Background: An important hypothesis in psychosomatic medicine is that exposure to psychosocial factors that arouse anger may accelerate the onset of hypertension, particularly if the subject is not allowed to show anger or to deal constructively with the factor that evoked it. For working men and women, being treated in an unfair way at work may be crucial. The present study was designed to answer the question whether the pattern of coping - primarily directed towards the aggressor (open) or directed inwards or towards others (covert) - is associated with hypertension among working men and women.
Study group: Five thousand seven hundred and twenty working men and women aged 15-64 participated in the study. The participation rate was 76%.
Methods: The coping pattern was studied by means of a Swedish version of a self-administered questionnaire that was originally introduced by Harburg et al.

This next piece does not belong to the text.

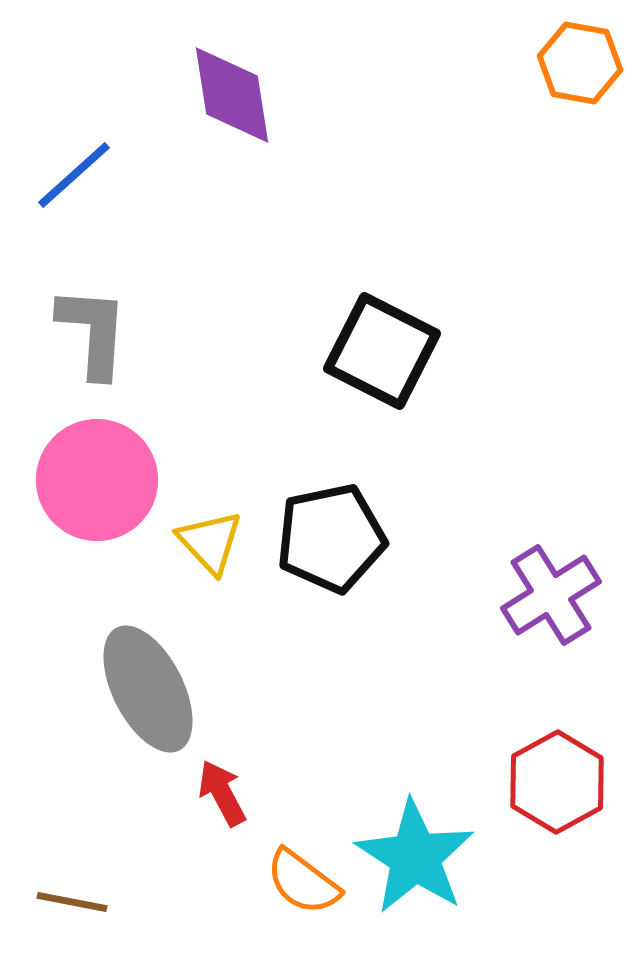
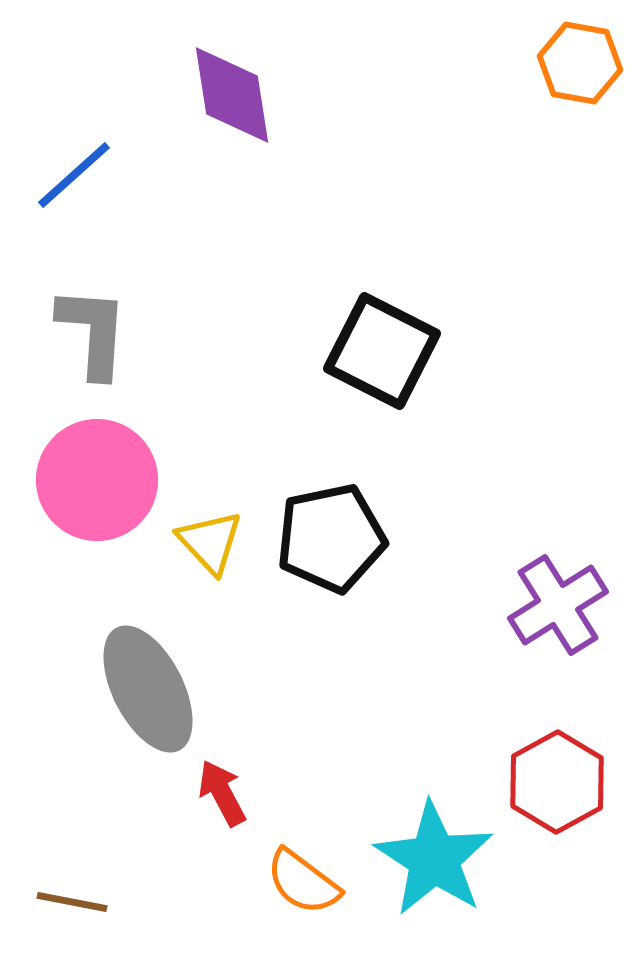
purple cross: moved 7 px right, 10 px down
cyan star: moved 19 px right, 2 px down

Results: Significant results were confined to the age group 45-54. All analyses were adjusted for age and body mass index. Smoking habits and social class had no effect on the relationships. Low scores (lowest quartile) for open coping tended to be associated with an elevated prevalence ratio (PR) of hypertension both among men (PR 1.3, 95% confidence interval, CI, 0.9-1.7) and women (PR 1.4, 95% CI 1.0-2.0). High scores for covert coping (highest quartile) were associated with an elevated PR of hypertension among men (PR 1.6, 95% CI 1.2-2.2) but not in women. If the analysis was confined to cases without medication, the relationship between a high level of covert coping and high blood pressure was still significant for men. For women, however, no significant findings were made after this operation. Accordingly, the relationship between a low level of open coping and hypertension in women was confined to women with medication. Coping patterns were correlated with psychosocial work environment factors, in particular decision latitude.
Conclusion: In men, covert coping was associated with prevalence of hypertension. In women, there tended to be a relationship between low scores for open coping and hypertension.